Sri Lankan military officers were visiting shelters across the eastern part of the country advising people it was time to go home and start rebuilding their lives.
Nothing indicated a wide-scale evacuation of relief centers was under way in Sri Lanka, which was the second hardest-hit nation after Indonesia, with more than 30,000 people dead and about 800,000 displaced by the Dec. 26 tsunami.
But the aid agency Oxfam also said it plans to speed up its work aimed at helping people rebuild their lives, since many Sri Lankans are eager to return home.
"This fast-tracking of the rehabilitation phase is unusual after a disaster, but it is clearly required and desired in this particular situation," Oxfam's program coordinator Raphael Sindaye said in a statement in the capital, Colombo.
"It is clear that many people are already wanting to return to their homes, or what is left of their homes, and try to start rebuilding their lives. This is despite the real fear many have that the tsunami could strike again," he added.
Most of Nasuvantivu, about 20 miles north of Batticaloa, eastern Sri Lanka's main town, is set back several hundred yards from the seashore, and even some flimsy looking bamboo structures survived. But some people lost everything.
Subramaniam Nadarasa's solid brick structure, set amid towering coconut trees on the sandy beach, was stripped to its cement floor. Blocks of the blue-painted walls were broken off and scattered dozens of yards away. One pot and a crumpled blue bicycle were all that remained of his possessions.
When the wave hit, Nadarasa scrambled up a tree, but his 14-year-old daughter fell from his arms into the roiling water. He later found her body and buried her.
About 400 thatched fishermen's huts had been clustered on the same beach under the palms, he said, but on Wednesday there wasn't a trace of them. The water had reached a depth of about 8 feet, he said, pointing to a branch on a tree as the marker.

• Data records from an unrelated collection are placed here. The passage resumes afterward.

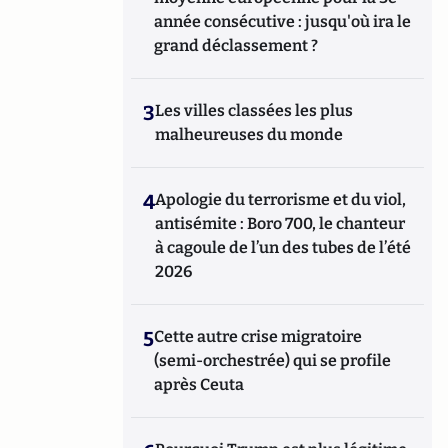
année consécutive : jusqu'où ira le
grand déclassement ?
3
Les villes classées les plus
malheureuses du monde
4
Apologie du terrorisme et du viol,
antisémite : Boro 700, le chanteur
à cagoule de l’un des tubes de l’été
2026
5
Cette autre crise migratoire
(semi-orchestrée) qui se profile
après Ceuta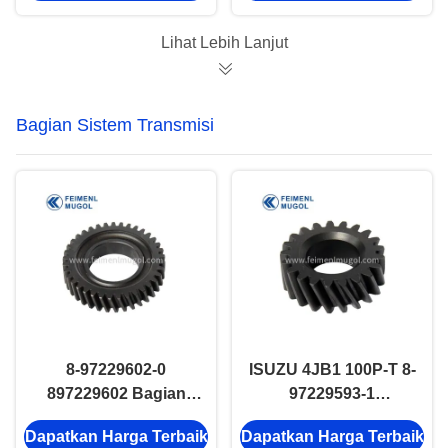
Isuzu 600P Euro 4 &
memenuhi spesifikasi
China IV Kendaraan
pabrik asli,
Lihat Lebih Lanjut
Diesel, presisi
memberikan
diproduksi untuk
pemasangan yang
memberikan efisiensi
sempurna, dan
Bagian Sistem Transmisi
pendinginan yang
mempertahankan
optimal
kinerja pendingin
yang andal.
8-97229602-0
ISUZU 4JB1 100P-T 8-
897229602 Bagian
97229593-1
Otomotif Bridge Gear
897229593 Gear
Dapatkan Harga Terbaik
Dapatkan Harga Terbaik
ISUZU 4JB1 100P-T
poros engkol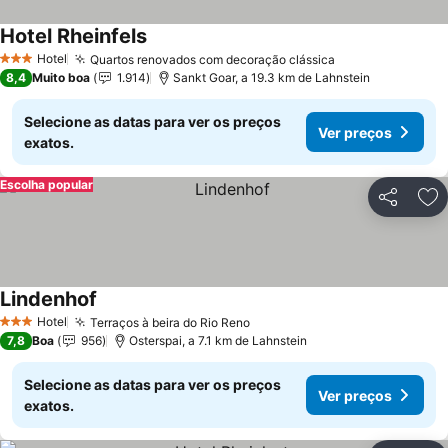
Hotel Rheinfels
Ver preços
Hotel
Quartos renovados com decoração clássica
Ver preços
3 Estrelas
8,4
Muito boa
1.914
Sankt Goar, a 19.3 km de Lahnstein
Selecione as datas para ver os preços
Ver preços
exatos.
Escolha popular
Partilhar
Ad
Lindenhof
Ver preços
Hotel
Terraços à beira do Rio Reno
Ver preços
3 Estrelas
7,8
Boa
956
Osterspai, a 7.1 km de Lahnstein
Selecione as datas para ver os preços
Ver preços
exatos.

Further inland, where most villagers lived, the water left a stain on the red brick houses about 4 feet from the ground.
A woman who called herself Rosa Amma, or Mother Rose, trudged slowly up the dirt paths and across the narrow causeways over a marshy lagoon that led to her thatched house. She looked far older than her 38 years and complained of heart problems.
Repeatedly breaking down into tears, Rosa Amma said two of her children and her sister died when the tsunami smashed the church where they were attending Sunday prayers.
"I'm very afraid to stay here. If it comes again, I won't have the strength to run away," she said.
Basic food, water and clothing have been flowing to refugee centers from United Nations (news - web sites) agencies, international charities and government warehouses. Authorities say aid has reached all but a few pockets.
But the facilities are overcrowded, unsanitary and potential breeding grounds for contagious diseases.